Proving that 3D won’t save a film with a rubbish script, poor acting and plodding direction, My Bloody Valentine 3D is an R16 Scooby-Doo adventure with a bunch of bloody-axe-poking-through-the-screen effects instead of genuine thrills and chills. What was I afraid of, really? Turns out boredom is the biggest problem.
He’s Just Not That Into You isn’t strictly a horror film but I watched it through my hands all the same. A collection of self-absorbed Baltimore thirtysomethings with Hollywood cheekbones and perfect teeth drone on about relationships, commitment, mars, venus, “Why won’t he call?”, “Why won’t she have sex with me?”, etc. It’s all very tiresome until one realises that it isn’t in fact a million miles away from one’s own life – apart from the cheekbones and the teeth. What it isn’t is very funny or very dramatic.
While I’m riffing on the subject of horror, I’ll express my disappointment that Marley & Me isn’t the remake of Cujo that the world has been crying out for, but a middle-of-the-road story about a couple that buys a dog. Seriously, that’s about all that happens. The couple is Jennifer Aniston and Owen Wilson, which will sell a few tickets, but the film itself couldn’t be a softer touch. Somewhere deep down inside Marley & Me is the kernel of something real and meaningful but, as often happens, the Hollywood machine requires something different, something less interesting, less specific.
The Paramount’s dedication to commercially unpromising but culturally uplifting cinema continues with Son of a Lion, an antidote to everything shallow and broad on offer this week. In the remote borderlands between Pakistan and Afghanistan a young boy tries to persuade his Afghan resistance hero father that he doesn’t want to follow in his footsteps. The world is changing says his uncle, even Pashtuns need an education now. But his hard-hearted father, a widower, is afraid of losing his son to the Mullahs or to Guantanamo.

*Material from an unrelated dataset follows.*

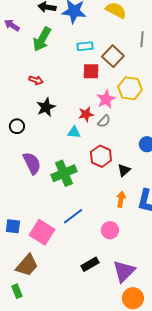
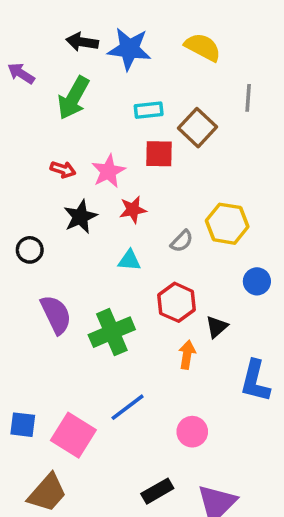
yellow hexagon: (130, 88) -> (227, 224), moved
pink star: (106, 99) -> (108, 171), moved
red star: (86, 114) -> (133, 210), moved
orange arrow: (121, 199) -> (187, 355), moved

It’s a classical story of breakdown between the generations, given a new wave twist by Australian director Benjamin Gilmour. If you liked Michael Winterbottom’s In This World (and I did) you will get a kick out of Son of a Lion. The Australian film industry is in the doldrums at the moment but if Son of a Lion is anything to go by, Gilmour is one to watch for the future.

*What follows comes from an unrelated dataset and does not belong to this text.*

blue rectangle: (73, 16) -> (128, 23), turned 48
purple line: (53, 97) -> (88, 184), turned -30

Printed in Wellington’s Capital Times on Wednesday 18 February, 2009.
I’ve never liked horror films. Of all those iconic horror films, all I’ve seen is Friday the 13th, and the only bit that scared me was right at the end. Otherwise it becomes a cycle of tension and release which just becomes boring after a while. Horror films are only good for teenagers on dates, when the girl can cling on to the boy when she’s scared. Evidently I’m too much of a modern girl for that sort of carry-on.